Hapgood spoke of the National Alliance for the Protection of Stage Children, saying that surely the protection of children could be left to it. He cited August Thomas, a father, as President of the organization, and declared himself satisfied that under such protection little harm could come to the child by its connection with the [theater]. Such shows as "Alias Jimmy Valentine" and "[Polly] of the Circus" would not be complete without children, and he could not comprehend wherein these child actors were contaminated.
"Naturally I advocate proper supervision of the stage child," he said. "Of course there is danger. But can it be proved that the morals of a child are in any greater jeopardy on the stage than in the schoolyard? There is no more danger lurking behind the footlights than there is in the schoolroom."
"Have we a right to deny to the exceptional child the exceptional opportunity?" Miss Repplier asked. "Life in the [theater] has its great disadvantages, true. The child actor to be a companion of the midnight? Go anywhere in a big city and see how the children spend the late hours of the night.
"If we must snatch a child from his change of advancement on the stage we should be pretty sure that we transfer him to something just as good or better," she declared. "We do ill when we refuse to allow a child to take [part] in such plays as 'The Blue Bird,' 'Peter Pan,' and 'The Piper,' and allow the chorus girl to go to perdition."

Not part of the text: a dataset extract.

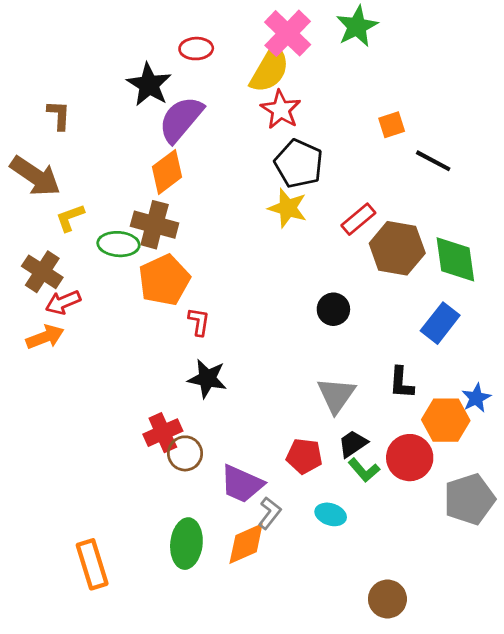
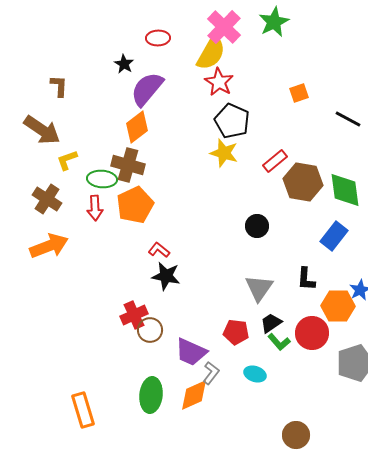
black star: (149, 85) -> (124, 64), size x0.6
black line: (433, 161) -> (348, 119), moved
red arrow: (63, 302) -> (95, 208), moved, turned -70
red L-shape: (199, 322) -> (159, 250), moved, turned -60
orange arrow: (45, 337) -> (49, 246), size x1.4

Miss Addams denied that the Gerry Society of New York was any too effective, inasmuch as that organization refused permits to only seven-tenths of 1 [percent] of the children for whom permits were sought last year. She went to see "The Piper," and while she mourned that little children were compelled to appear, she admitted that this was infinitely more attractive than seeing [white-faced] children toil in the mills and factories. She was quite sure that "The Piper" could be played with a man in the title role instead of Miss Matthison and with young women playing the child parts. Her chief objection to the life of the child on the stage [today], she declared, was the dreary repetition of one part.

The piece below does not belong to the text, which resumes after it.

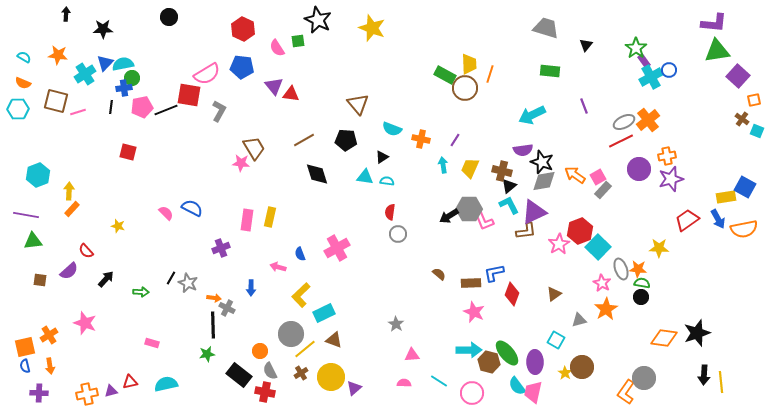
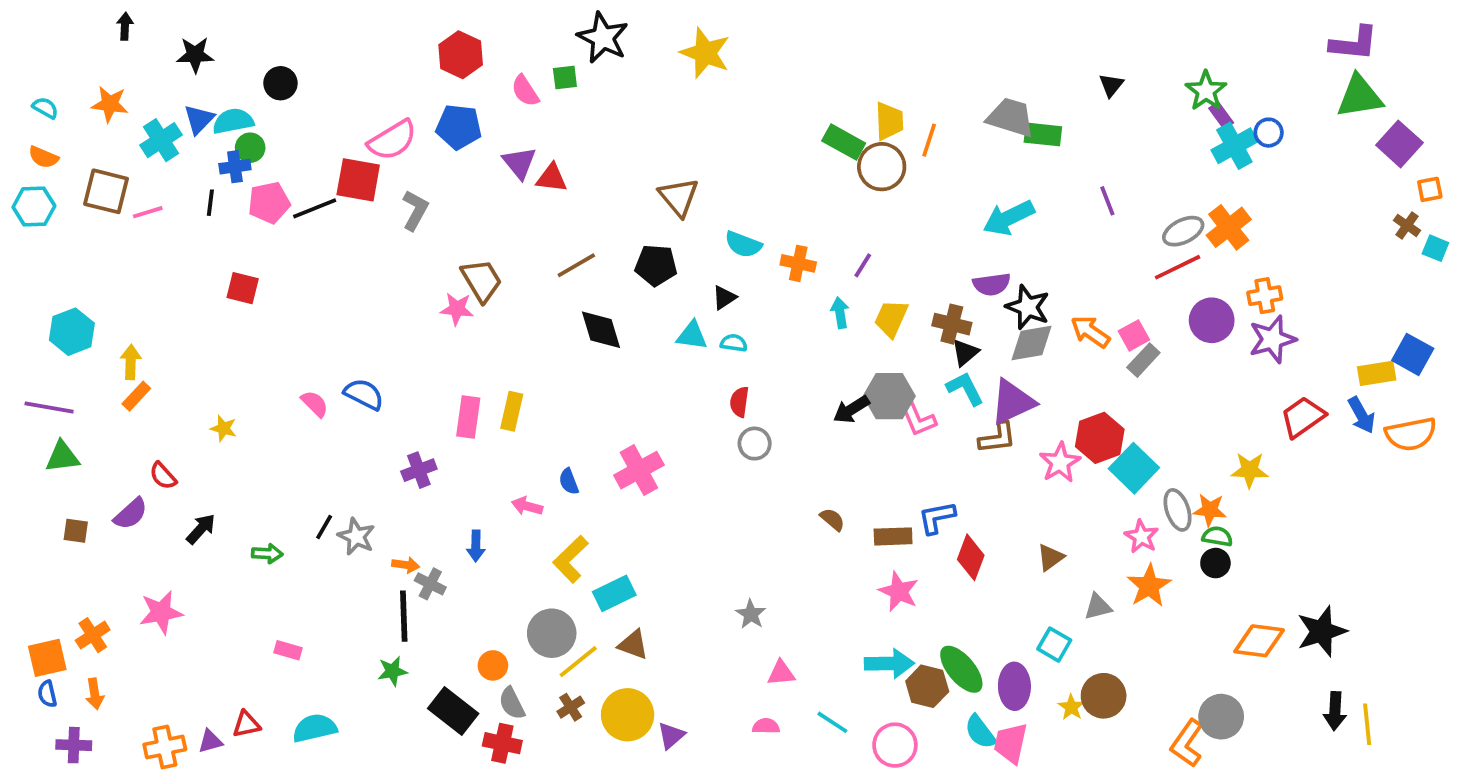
black circle: (169, 17) -> (280, 83), moved
gray trapezoid: (546, 28) -> (1011, 117), moved
pink star: (85, 323) -> (161, 612), turned -30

"And what is the stage child good for?" she concluded. "The child actor is dazzled by the garishness of stage-land. He or she will not willingly go back to humdrum life and settle into the conventional routes. He is not a finished actor, and must continue with little education to struggle along in minor positions where he stays unless he is possessed of extraordinary ability, in which case he finally blooms forth as a star."